I'd like to be able to access this :


<root>
<node value="30">text</node>
</root>

as something like this :


obj = parse(xml_string)
print obj.node.value

and not using getChildren or some other methods like that.

4

There are 4 answers

2
Etienne On BEST ANSWER

You should take a look at ElementTree. It's not doing exactly what you want but it's a lot better then minidom. If I remember correctly, starting from python 2.4, it's included in the standard libraries. For more speed use cElementTree. For more more speed (and more features) you can use lxml (check the objectify API for your needs/approach).

I should add that BeautifulSoup do partly what you want. There's also Amara that have this approach.

0
stuxnetting On

I spent a fair bit of time going through the examples provided above and through the repositories listed on pip.

The easiest (and most Pythonic) way of parsing XML that I have found so far has been XMLToDict - https://github.com/martinblech/xmltodict

The example from the documentation available at GitHub above is copy-pasted below; It's made life VERY simple and EASY for me a LOT of times;

>>> doc = xmltodict.parse("""
... <mydocument has="an attribute">
...   <and>
...     <many>elements</many>
...     <many>more elements</many>
...   </and>
...   <plus a="complex">
...     element as well
...   </plus>
... </mydocument>
... """)
>>>
>>> doc['mydocument']['@has']
u'an attribute'
>>> doc['mydocument']['and']['many']
[u'elements', u'more elements']
>>> doc['mydocument']['plus']['@a']
u'complex'
>>> doc['mydocument']['plus']['#text']
u'element as well'

It works really well and gave me just what I was looking for. However, if you're looking at reverse transformations, that is an entirely different matter altogether.

0
Dobrosław Żybort On

I had same need for simple xml parser and after a long time spent on checking different libraries I found xmltramp.

Based on your example xml:

import xmltramp

xml_string = """<root>
<node value="30">text</node>
</root>"""

obj = xmltramp.parse(xml_string)
print obj.node('value')             # 30
print str(obj.node)                 # text

I didn't found anything more user-friendly.

0
steveha On

I actually wrote a library that does things exactly the way you imagined it. The library is called "xe" and you can get it from: http://home.avvanta.com/~steveha/xe.html

xe can import XML to let you work with the data in an object-oriented way. It actually uses xml.dom.minidom to do the parsing, but then it walks over the resulting tree and packs the data into xe objects.

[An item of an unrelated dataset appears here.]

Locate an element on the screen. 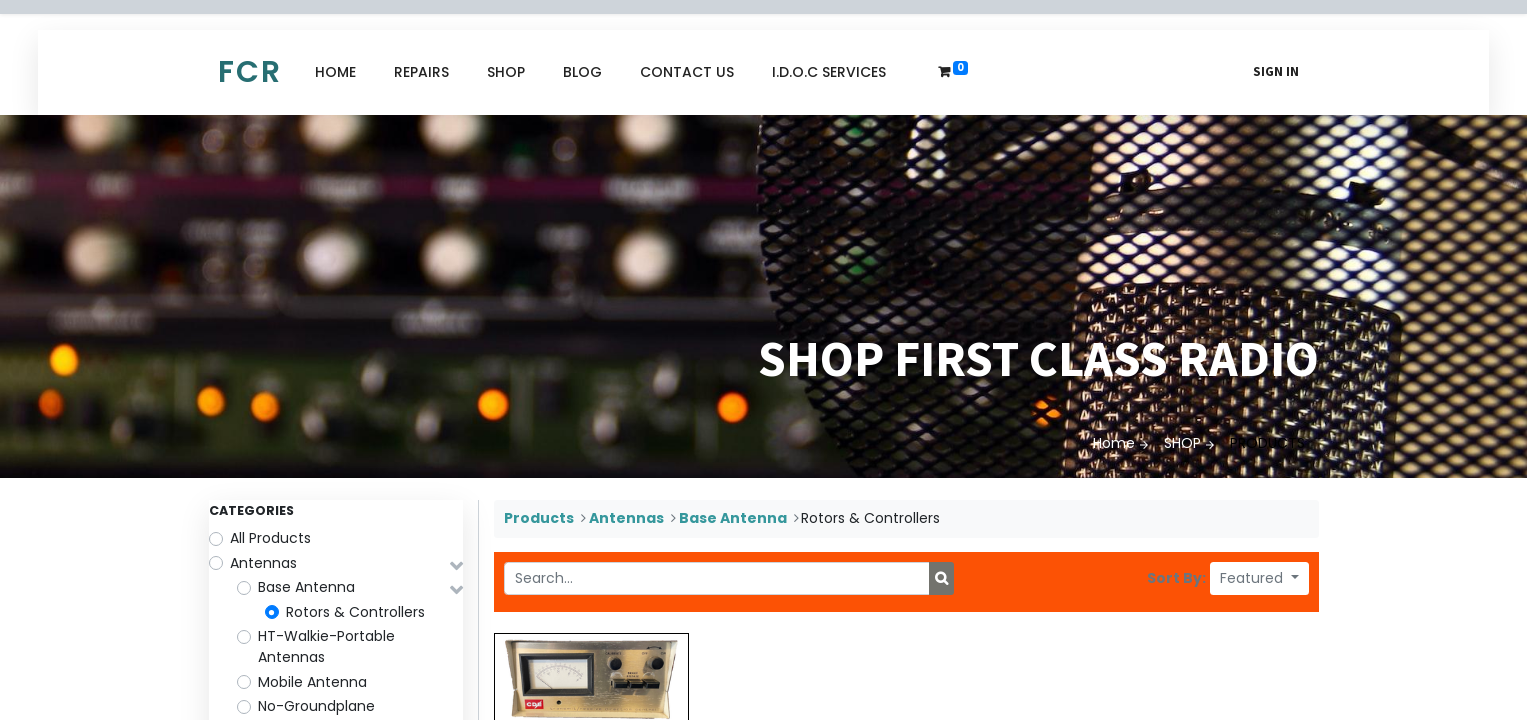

EDIT: Okay, I went ahead and implemented your example in xe, so you can see how it works. Here are classes to implement the XML you showed:

import xe

class Node(xe.TextElement):
    def __init__(self, text="", value=None):
        xe.TextElement.__init__(self, "node", text)
        if value is not None:
            self.attrs["value"] = value

class Root(xe.NestElement):
    def __init__(self):
        xe.NestElement.__init__(self, "root")
        self.node = Node()

And here is an example of using the above. I put your sample XML into a file called "example.xml", but you could also just put it into a string and pass the string.

>>> root = Root()
>>> print root
<root/>
>>> root.import_xml("example.xml")
<Root object at 0xb7e0c52c>
>>> print root
<root>
    <node value="30">text</node>
</root>
>>> print root.node.attrs["value"]
30
>>>

Note that in this example, the type of "value" will be a string. If you really need attributes of another type, that's possible too with a little bit of work, but I didn't bother for this example. (If you look at PyFeed, there is a class for OPML that has an attribute that isn't text.)